12. Gas volume from metal + acid
    
    2Mg + 2HCl → 2MgCl₂ + H₂. If 4.86 g Mg reacts, find mass and volume (STP) of H₂ produced.
    Moles Mg = 4.86 ÷ 24.305 = 0.2000 mol → moles H₂ = 0.1000 mol (from eqn 2:2:1 so 1 mol Mg gives 0.5 mol H₂).

    Mass H₂ = 0.1000 × 2.016 = 0.2016 g. Volume = 0.1000 × 22.4 = 2.24 L
13. Preparing metal salt — mass relations
    
    2Al + 6HCl → 2AlCl₃ + 3H₂O. If 5.40 g Al reacts with excess HCl, find mass AlCl₃ formed (M_AlCl3=133.34)
    Moles Al = 5.40 ÷ 26.98 = 0.2002 mol → moles AlCl₃ = 0.2002 mol (2:2). Mass = 0.2002 × 133.34 = 26.68 g
14. Mass balance in ore processing
    
    An ore contains 30% Fe by mass. From 500 g of ore, after processing, only 80% of iron is recovered. Find mass of iron obtained.
    Total Fe in ore = 0.30 × 500 = 150 g. Recovered = 0.80 × 150 = 120 g
15. Mass of metal from reacting compound
    
    If 9.30 g of ZnS is roasted to form ZnO and then reduced to Zn, what mass of Zn can be obtained? (ZnS → ZnO → Zn; M_ZnS=97.45, M_Zn=65.38)
    Moles ZnS = 9.30 ÷ 97.45 = 0.09545 mol → moles Zn = 0.09545 mol. Mass Zn = 0.09545 × 65.38 = 6.244 g
16. Mass percent in alloy
    
    An alloy of iron and chromium contains 12% Cr by mass. If 250 g alloy is used, find mass of Fe present.
    Mass Cr = 0.12 × 250 = 30.0 g → Mass Fe = 250 − 30 = 220 g
17. Stoichiometry — sulfide ore to metal
    
    2Cu₂S + 3O₂ → 2Cu₂O + 2SO₂, then Cu₂O → 2Cu + 1/2O₂. If 200 g Cu₂S is processed, find theoretical mass of Cu. (M_Cu2S=159.16, Cu atomic=63.55)
    Moles Cu₂S = 200 ÷ 159.16 = 1.2569 mol → each mole Cu₂S contains 2 Cu atoms → moles Cu = 1.2569 × 2 = 2.5138 mol.

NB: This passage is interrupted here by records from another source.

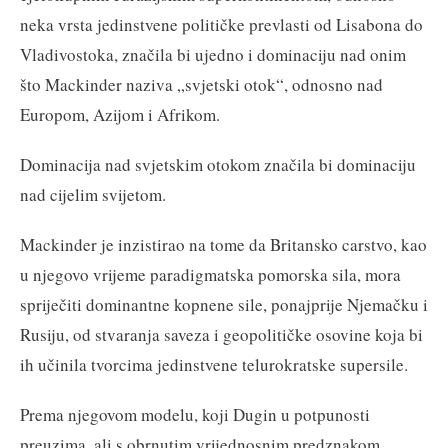
neka vrsta jedinstvene političke prevlasti od Lisabona do
Vladivostoka, značila bi ujedno i dominaciju nad onim
što Mackinder naziva „svjetski otok“, odnosno nad
Europom, Azijom i Afrikom.
Dominacija nad svjetskim otokom značila bi dominaciju
nad cijelim svijetom.
Mackinder je inzistirao na tome da Britansko carstvo, kao
u njegovo vrijeme paradigmatska pomorska sila, mora
spriječiti dominantne kopnene sile, ponajprije Njemačku i
Rusiju, od stvaranja saveza i geopolitičke osovine koja bi
ih učinila tvorcima jedinstvene telurokratske supersile.
Prema njegovom modelu, koji Dugin u potpunosti
preuzima, ali s obrnutim vrijednosnim predznakom,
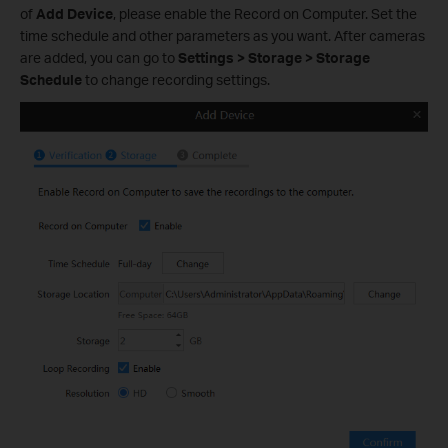
of
Add Device
, please enable the Record on Computer. Set the
time schedule and other parameters as you want. After cameras
are added, you can go to
Settings > Storage > Storage
Schedule
to change recording settings.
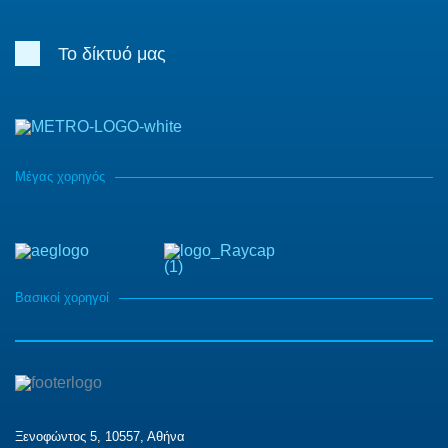
Το δίκτυό μας
Μέγας χορηγός
Βασικοί χορηγοί
Ξενοφώντος 5, 10557, Αθήνα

    Mass Cu = 2.5138 × 63.55 = 159.7 g
18. Mass of oxide formed
    
    If 12.0 g of aluminium burns in excess oxygen to form Al₂O₃, find mass of oxide formed. (M_Al=26.98, M_Al2O3=101.96)
    Moles Al = 12.0 ÷ 26.98 = 0.4448 mol. Reaction: 4Al + 3O₂ → 2Al₂O₃; 4 mol Al → 2 mol Al₂O₃ so 1 mol Al → 0.5 mol Al₂O₃. Moles Al₂O₃ = 0.4448 × 0.5 = 0.2224 mol.

    Mass oxide = 0.2224 × 101.96 = 22.68 g
19. Percent yield — metal extraction
    
    Theoretical yield of copper from 100 g CuO is X g. If actual yield after reduction is 60.0 g, calculate percent yield. (M_CuO=79.545, M_Cu=63.55)
    Moles CuO = 100 ÷ 79.545 = 1.2579 mol → moles Cu = 1.2579 mol → theoretical mass Cu = 1.2579 × 63.55 = 79.92 g.

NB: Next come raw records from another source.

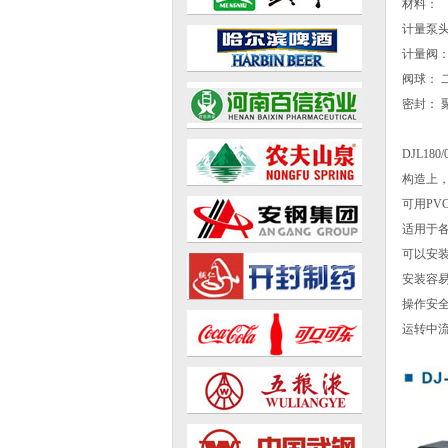
材料：
计量泵头
计量阀：
阀球： 二
密封： 
DJL18
构造上
可用PV
适用于
可以安
安装容
操作安
运转中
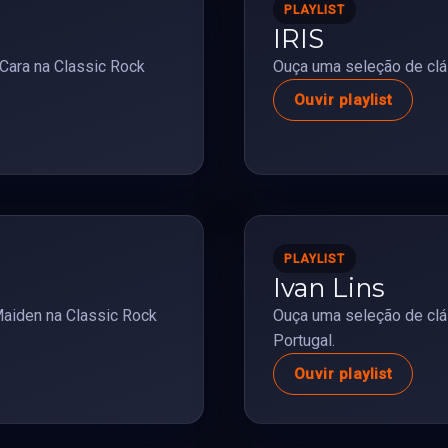
PLAYLIST
IRIS
Cara na Classic Rock
Ouça uma seleção de clás
Ouvir playlist
PLAYLIST
Ivan Lins
Maiden na Classic Rock
Ouça uma seleção de clá
Portugal.
Ouvir playlist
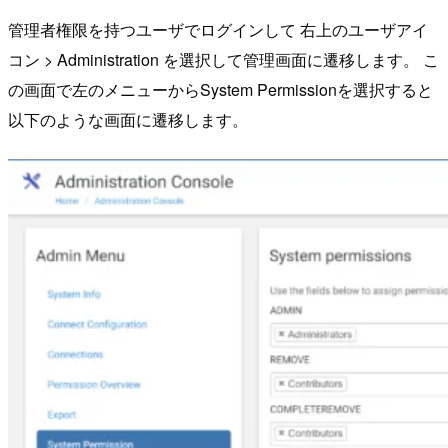
管理者権限を持つユーザでログインして 右上のユーザアイ
コン > Administration を選択して管理画面に遷移します。 こ
の画面で左のメニューからSystem Permissionを選択すると
以下のような画面に遷移します。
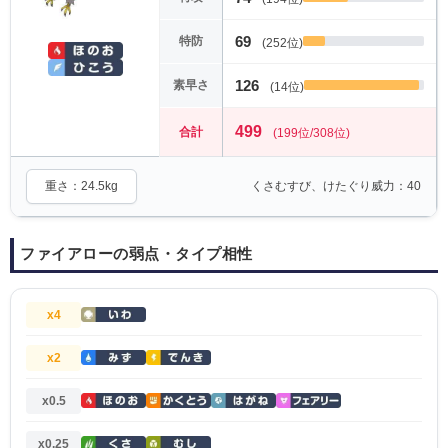
69
特防
(252位)
126
素早さ
(14位)
499
合計
(199位/308位)
重さ：24.5kg
くさむすび、けたぐり威力：40
ファイアローの弱点・タイプ相性
x4
x2
x0.5
x0.25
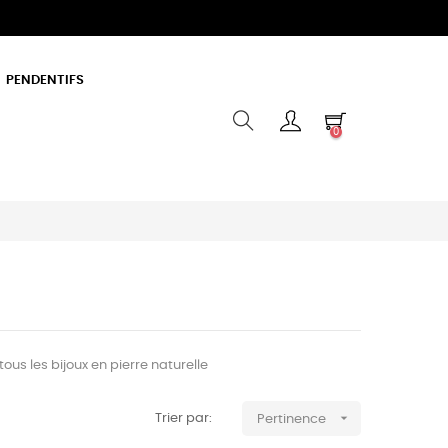
PENDENTIFS
0
tous les bijoux en pierre naturelle

Trier par:
Pertinence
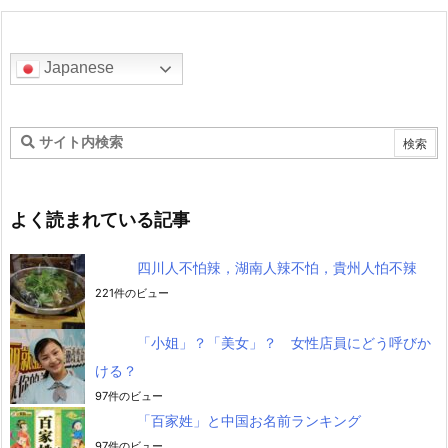
Japanese
よく読まれている記事
四川人不怕辣，湖南人辣不怕，貴州人怕不辣
221件のビュー
「小姐」？「美女」？ 女性店員にどう呼びか
ける？
97件のビュー
「百家姓」と中国お名前ランキング
97件のビュー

    Percent yield = (60.0 ÷ 79.92) × 100 = 75.06%
20. Calculation with ionic equation (simple)
    
    If 0.200 mol Zn reacts with excess H⁺ to form Zn²⁺ and H₂, what mass of H₂ is produced?
    Zn + 2H⁺ → Zn²⁺ + H₂. Moles H₂ = 0.200 ÷ 1 = 0.200 mol × (1/1)? (one mole Zn gives one mole H₂).

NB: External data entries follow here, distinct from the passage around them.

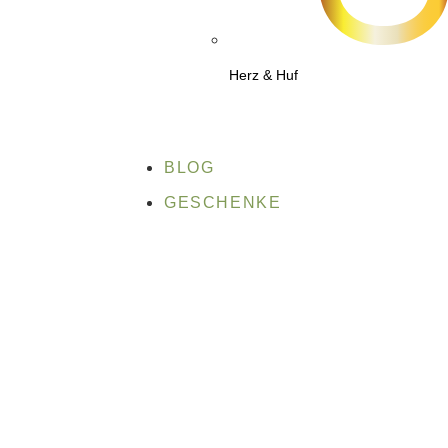
Herz & Huf
BLOG
GESCHENKE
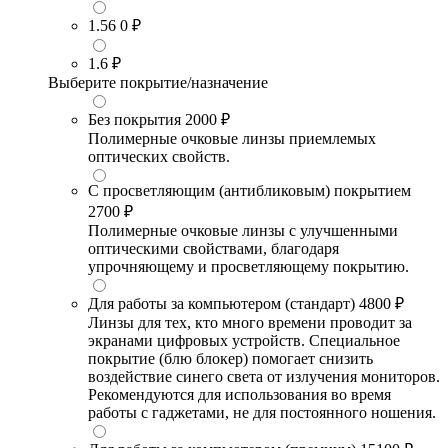
1.56
0 ₽
1.6
₽
Выберите покрытие/назначение
Без покрытия
2000 ₽
Полимерные очковые линзы приемлемых
оптических свойств.
С просветляющим (антибликовым) покрытием
2700 ₽
Полимерные очковые линзы с улучшенными
оптическими свойствами, благодаря
упрочняющему и просветляющему покрытию.
Для работы за компьютером (стандарт)
4800 ₽
Линзы для тех, кто много времени проводит за
экранами цифровых устройств. Специальное
покрытие (блю блокер) помогает снизить
воздействие синего света от излучения мониторов.
Рекомендуются для использования во время
работы с гаджетами, не для постоянного ношения.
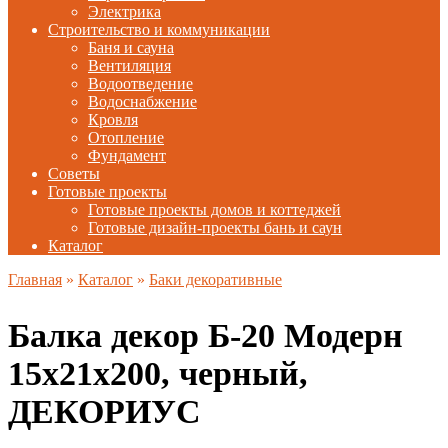
Электрика
Строительство и коммуникации
Баня и сауна
Вентиляция
Водоотведение
Водоснабжение
Кровля
Отопление
Фундамент
Советы
Готовые проекты
Готовые проекты домов и коттеджей
Готовые дизайн-проекты бань и саун
Каталог
Главная
»
Каталог
»
Баки декоративные
Балка декор Б-20 Модерн
15х21х200, черный,
ДЕКОРИУС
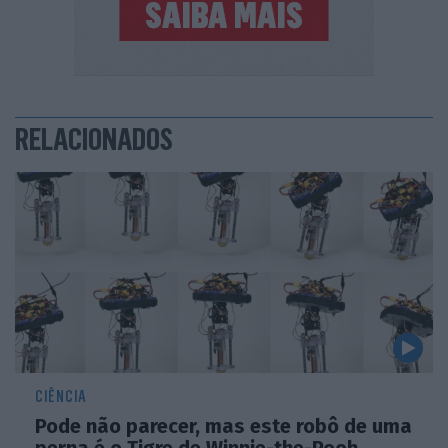
RELACIONADOS
CIÊNCIA
Pode não parecer, mas este robô de uma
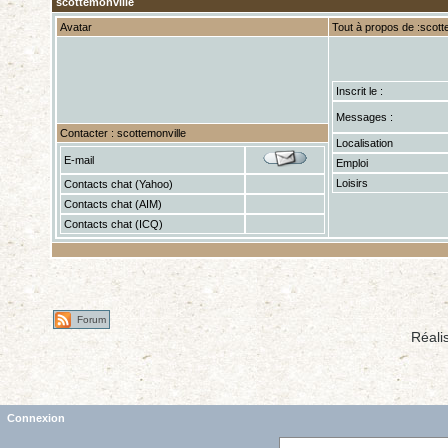
scottemonville
Avatar
Tout à propos de :scott
Inscrit le :
Messages :
Contacter : scottemonville
Localisation
E-mail
Emploi
Loisirs
Contacts chat (Yahoo)
Contacts chat (AIM)
Contacts chat (ICQ)
Forum
Réali
Connexion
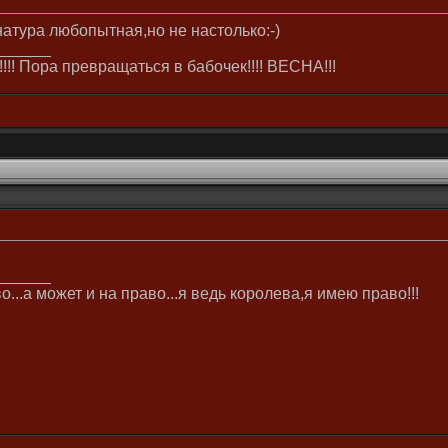
натура любопытная,но не настолько:-)
______
и!!!! Пора превращаться в бабочек!!!! ВЕСНА!!!
______
о...а может и на право...я ведь королева,я имею право!!!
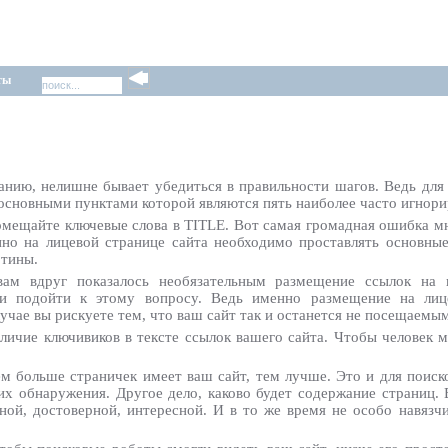
ты
анию, нелишне бывает убедиться в правильности шагов. Ведь дл
 основными пунктами которой являются пять наиболее часто игнор
ещайте ключевые слова в TITLE. Вот самая громадная ошибка мно
но на лицевой странице сайта необходимо проставлять основные
ртины.
м вдруг показалось необязательным размещение ссылок на в
ки подойти к этому вопросу. Ведь именно размещение на лиц
учае вы рискуете тем, что ваш сайт так и останется не посещаемым
личие ключивиков в тексте ссылок вашего сайта. Чтобы человек 
ем больше страничек имеет ваш сайт, тем лучше. Это и для поис
х обнаружения. Другое дело, каково будет содержание страниц. В
ой, достоверной, интересной. И в то же время не особо навязчи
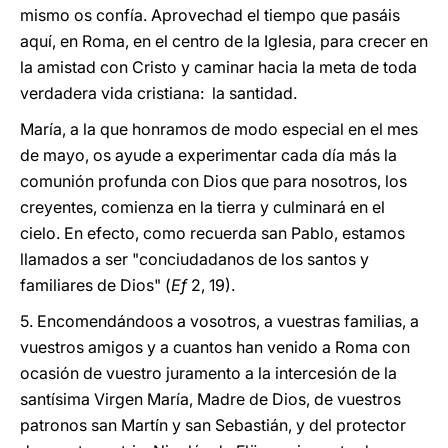
mismo os confía. Aprovechad el tiempo que pasáis
aquí, en Roma, en el centro de la Iglesia, para crecer en
la amistad con Cristo y caminar hacia la meta de toda
verdadera vida cristiana: la santidad.
María, a la que honramos de modo especial en el mes
de mayo, os ayude a experimentar cada día más la
comunión profunda con Dios que para nosotros, los
creyentes, comienza en la tierra y culminará en el
cielo. En efecto, como recuerda san Pablo, estamos
llamados a ser "conciudadanos de los santos y
familiares de Dios" (
Ef
2, 19).
5. Encomendándoos a vosotros, a vuestras familias, a
vuestros amigos y a cuantos han venido a Roma con
ocasión de vuestro juramento a la intercesión de la
santísima Virgen María, Madre de Dios, de vuestros
patronos san Martín y san Sebastián, y del protector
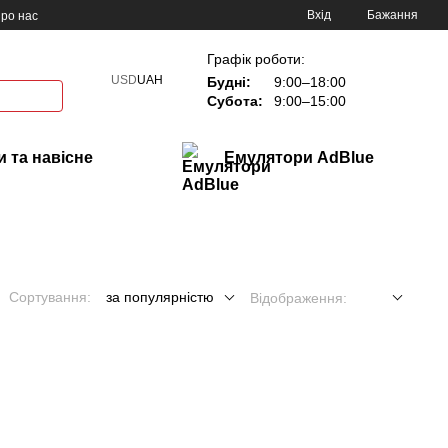
Вхід
Бажання
ро нас
Графік роботи:
USD
UAH
Будні:
9:00–18:00
Субота:
9:00–15:00
 та навісне
Емулятори AdBlue
Сортування:
за популярністю
Відображення:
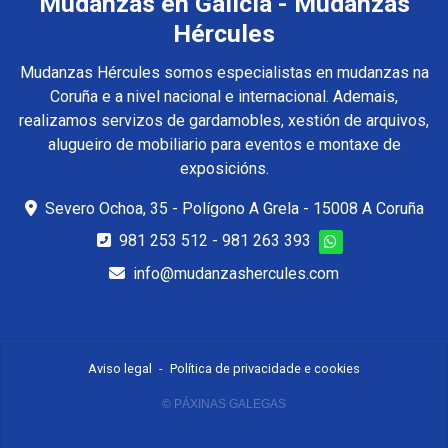
Mudanzas en Galicia - Mudanzas
Hércules
Mudanzas Hércules somos especialistas en mudanzas na
Coruña e a nivel nacional e internacional. Ademais,
realizamos servizos de gardamobles, xestión de arquivos,
alugueiro de mobiliario para eventos e montaxe de
exposicións.
Severo Ochoa, 35 - Polígono A Grela - 15008 A Coruña
981 253 512
-
981 263 393
info@mudanzashercules.com
Aviso legal
-
Política de privacidade e cookies
© PÁXINAS GALEGAS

    Mass H₂ = 0.200 × 2.016 = 0.4032 g

Notes: Atomic/molar masses used are rounded to 3–4 significant figures for classroom clarity. Volumes at STP use 1 mol = 22.4 L. Problems follow NCERT/CBSE Class 10 style and are suitable for board exam practice.